__EXERCISE GOAL__
Repeat word for word the lines from the top of the records through the line containing "粒细胞白血病，其分子生物学特征就是检测到BCR-ABL融合", and skip the pictures.

__MATERIAL PROVIDED__
▽

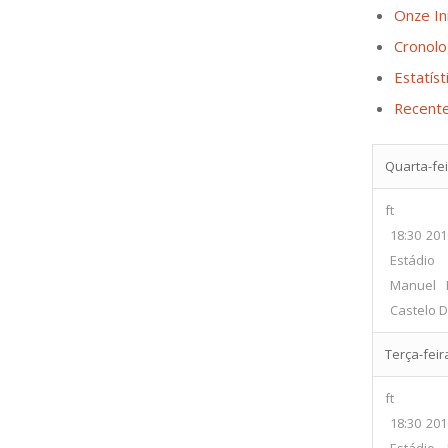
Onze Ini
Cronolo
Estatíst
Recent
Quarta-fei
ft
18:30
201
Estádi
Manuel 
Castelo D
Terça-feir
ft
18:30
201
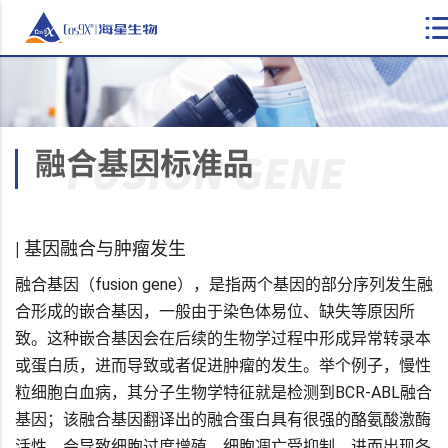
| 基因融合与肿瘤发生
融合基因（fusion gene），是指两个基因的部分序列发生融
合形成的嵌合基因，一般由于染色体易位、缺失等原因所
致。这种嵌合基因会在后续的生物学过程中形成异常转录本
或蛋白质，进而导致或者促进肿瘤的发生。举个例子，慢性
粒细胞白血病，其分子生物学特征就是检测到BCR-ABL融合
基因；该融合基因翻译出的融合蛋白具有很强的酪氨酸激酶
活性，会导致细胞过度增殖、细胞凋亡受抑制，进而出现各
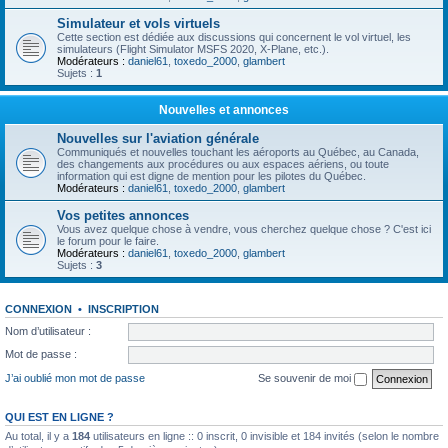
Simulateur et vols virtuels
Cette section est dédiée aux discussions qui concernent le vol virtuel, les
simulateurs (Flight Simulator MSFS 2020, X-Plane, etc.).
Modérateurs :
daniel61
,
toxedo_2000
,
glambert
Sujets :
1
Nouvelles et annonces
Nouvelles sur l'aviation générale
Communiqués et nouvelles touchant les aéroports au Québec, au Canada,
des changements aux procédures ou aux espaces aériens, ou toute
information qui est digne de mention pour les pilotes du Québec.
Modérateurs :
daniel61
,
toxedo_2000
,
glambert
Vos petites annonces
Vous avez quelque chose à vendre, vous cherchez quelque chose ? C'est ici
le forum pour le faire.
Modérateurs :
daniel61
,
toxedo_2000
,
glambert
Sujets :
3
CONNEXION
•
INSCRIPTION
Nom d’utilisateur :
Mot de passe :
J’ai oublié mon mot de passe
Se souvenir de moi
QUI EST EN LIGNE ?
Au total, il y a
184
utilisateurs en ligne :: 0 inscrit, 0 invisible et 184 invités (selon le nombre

△

__ANSWER TO THIS TASK__
Onze Ini
Cronolo
Estatíst
Recent
Quarta-fei
ft
18:30
201
Estádi
Manuel 
Castelo D
Terça-feir
ft
18:30
201
| 基因融合与肿瘤发生
融合基因（fusion gene），是指两个基因的部分序列发生融
合形成的嵌合基因，一般由于染色体易位、缺失等原因所
致。这种嵌合基因会在后续的生物学过程中形成异常转录本
或蛋白质，进而导致或者促进肿瘤的发生。举个例子，慢性
粒细胞白血病，其分子生物学特征就是检测到BCR-ABL融合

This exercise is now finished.